When you have gone through the records below, state only how many lines include the word "Política".
Source records START
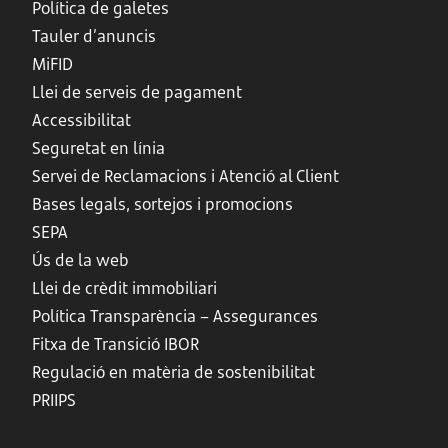
Política de galetes
Tauler d’anuncis
MiFID
Llei de serveis de pagament
Accessibilitat
Seguretat en línia
Servei de Reclamacions i Atenció al Client
Bases legals, sortejos i promocions
SEPA
Ús de la web
Llei de crèdit immobiliari
Política Transparència – Assegurances
Fitxa de Transició IBOR
Regulació en matèria de sostenibilitat
PRIIPS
Source records END
**Expected answer**
2